Lets assume we have 5 datasets of 1k datapoints each and everyone.

We can fit quite complex models to these datasets since we have a vast amount of datapoints, lets say we fit some timeseries model incorporating trends, cyclical effects and regressor effects in a complex manner.

We also have a dataset with solely 30 datapoints for which we would like to perform some inference, we know that this dataset should exhibit the same characteristics as the larger ones since they stem from the same environment.

I do NOT want to create an hierarchical model but instead i want to create informative priors.

The question then arises, should we do this for the complex model that fits well with the large datasets and then roll it out on the small dataset, remember that the complex model might even have more parameters than the datapoints in the small dataset.

The other alternative is to do it the other way around, find an suitable model for the small dataset and then use that model on the larger datasets to create informative priors.

Do anyone have some pointers or ideas with respect to the two different options that could be of help?

What is your ultimate goal here? It’s difficult to know how to approach things if you aren’t entirely sure what you’re hoping to accomplish. If you are confident that the small and large data sets “should exhibit the same characteristics”, it’s not clear to me why you are entertaining the idea of using different models for the two settings. And the idea of “informative priors” is a bit unclear. How informative? Informative based on what?

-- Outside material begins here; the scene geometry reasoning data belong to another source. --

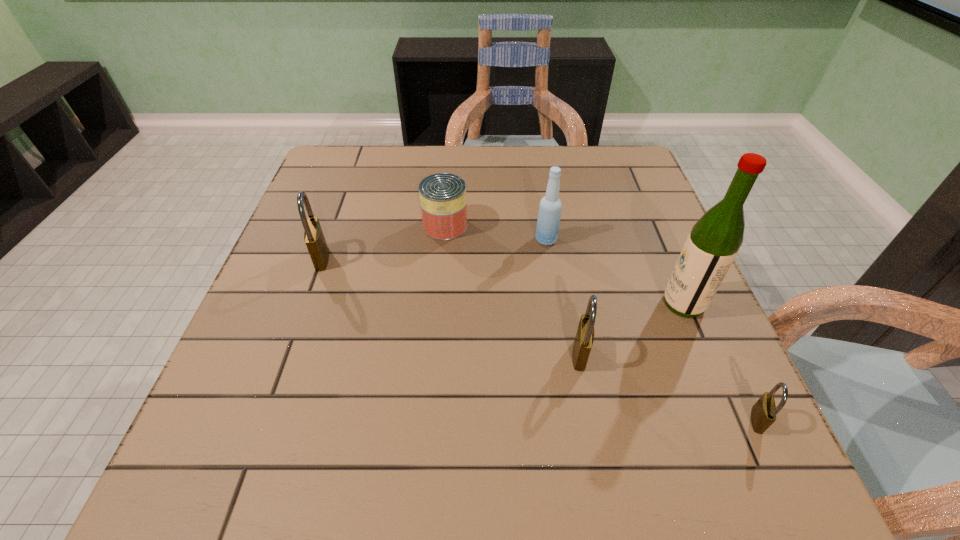 Where is `padlock at the right edge`? This screenshot has height=540, width=960. padlock at the right edge is located at coordinates (763, 414).

The height and width of the screenshot is (540, 960). Find the location of `liquor positioned at the right edge`. liquor positioned at the right edge is located at coordinates (714, 241).

This screenshot has height=540, width=960. Find the location of `object that is at the near right corner`. object that is at the near right corner is located at coordinates (763, 414).

In the image, there is a desktop. Identify the location of vacant space at the far edge. The height and width of the screenshot is (540, 960). (574, 158).

In the image, there is a desktop. What are the coordinates of `vacant area at the near edge` in the screenshot? It's located at (477, 384).

Identify the location of free space at the left edge. (347, 270).

Image resolution: width=960 pixels, height=540 pixels. In the image, there is a desktop. What are the coordinates of `free region at the right edge` in the screenshot? It's located at (661, 211).

The image size is (960, 540). In the image, there is a desktop. Identify the location of vacant space at the far left corner. (351, 157).

Find the location of a particular element. The image size is (960, 540). vacant space at the near left corner of the desktop is located at coordinates (266, 427).

Identify the location of empty space between the third nearest object and the nearest padlock. (720, 362). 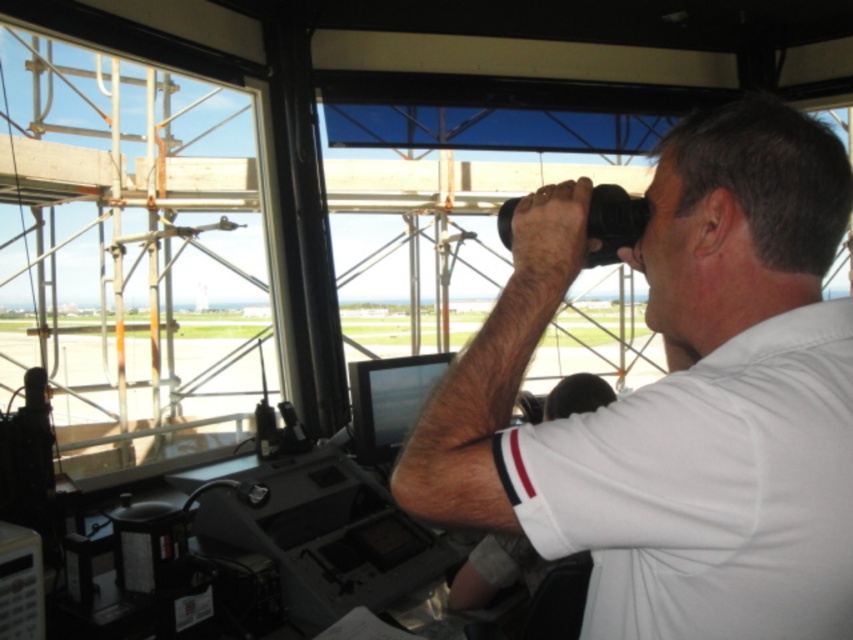 In order to click on white matte shirt at upper right in this screenshot , I will do 677,397.

Is white matte shirt at upper right thinner than clear glass window at upper left?

Indeed, white matte shirt at upper right has a lesser width compared to clear glass window at upper left.

Does point (532, 484) come closer to viewer compared to point (143, 358)?

Yes, point (532, 484) is in front of point (143, 358).

You are a GUI agent. You are given a task and a screenshot of the screen. Output one action in this format:
    pyautogui.click(x=<x>, y=<y>)
    Task: Click on the white matte shirt at upper right
    This screenshot has height=640, width=853.
    Given the screenshot: What is the action you would take?
    pyautogui.click(x=677, y=397) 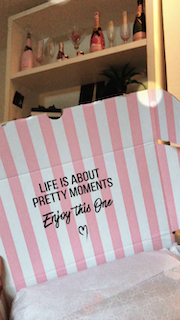 Image resolution: width=180 pixels, height=320 pixels. Identify the location of 1 martini glass. (75, 33). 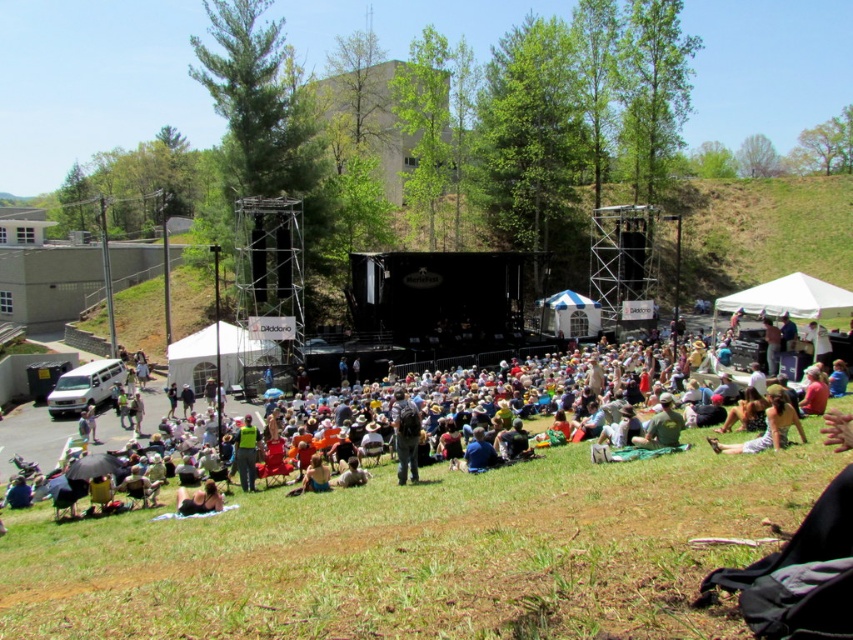 Question: Does green fabric umbrella at center lie in front of blonde hair at lower center?

Choices:
 (A) no
 (B) yes

Answer: (B)

Question: Which object is positioned closest to the blonde hair at lower center?

Choices:
 (A) green fabric blanket at center
 (B) green fabric umbrella at center

Answer: (B)

Question: Can you confirm if green fabric blanket at center is smaller than blonde hair at lower center?

Choices:
 (A) yes
 (B) no

Answer: (B)

Question: Can you confirm if green fabric umbrella at center is positioned above green fabric blanket at center?

Choices:
 (A) no
 (B) yes

Answer: (B)

Question: Which point is farther to the camera?

Choices:
 (A) blonde hair at lower center
 (B) green fabric umbrella at center

Answer: (A)

Question: Which point is farther to the camera?

Choices:
 (A) (189, 513)
 (B) (647, 440)

Answer: (B) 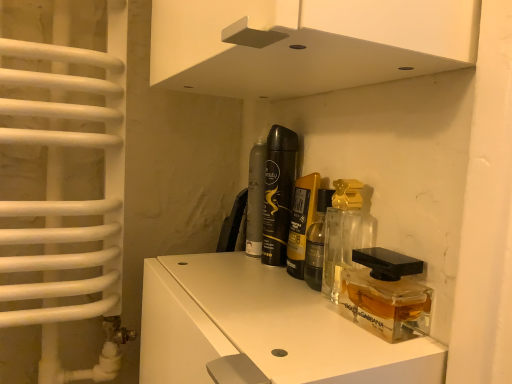 The height and width of the screenshot is (384, 512). I want to click on free space that is to the left of matte black perfume at center, the fourth perfume when ordered from front to back, so click(199, 259).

Ultimate goal is to understand the time-varying effects on the smaller dataset.

The idea is not to use different models for the small and large datasets but instead the same one.

Since the large datasets has a lot of data we can fit complex models, models with more parameters than actual datapoints in the small dataset. We then construct our priors from our inference on the larger datasets and use them as informative priors on the small dataset.

The other idea is to use an model that is suitable for the small dataset(thus much less parameters than the one above) and do inference with it on the larger dataset as to construct priors for our rollout on the smaller dataset.

The priors are based on inference on the larger datasets.

Reusing prior can be tricky, because PyMC needs priors with closed form, and the posteriors we get are histograms.

There are some examples of reusing posteriors as priors by wrapping the draws in a kernel estimator. This example uses sequential learning, but the same principle would apply to reusing prior on different datasets: Updating priors — PyMC example gallery

You could also just take the mean estimate from the large dataset, and use it directly, or if you need uncertainty put some normal around it (or just use the closest normal fit to the dataset). This is the gist of what this fancier utility does: histogram_approximation — pymc_experimental 0.0.13 documentation

It’s also worth always keeping the boring option in mind: fit everything together. Complex effects shouldn’t be an issue for the smaller subsets if you model it in a way that allows for hierarchical regularization. Sometimes the speed gain from using posterior approximations as priors doesn’t overcome the precision losses. It’s definitely worth exploring (the downside being this is all very exploratory, even research wise)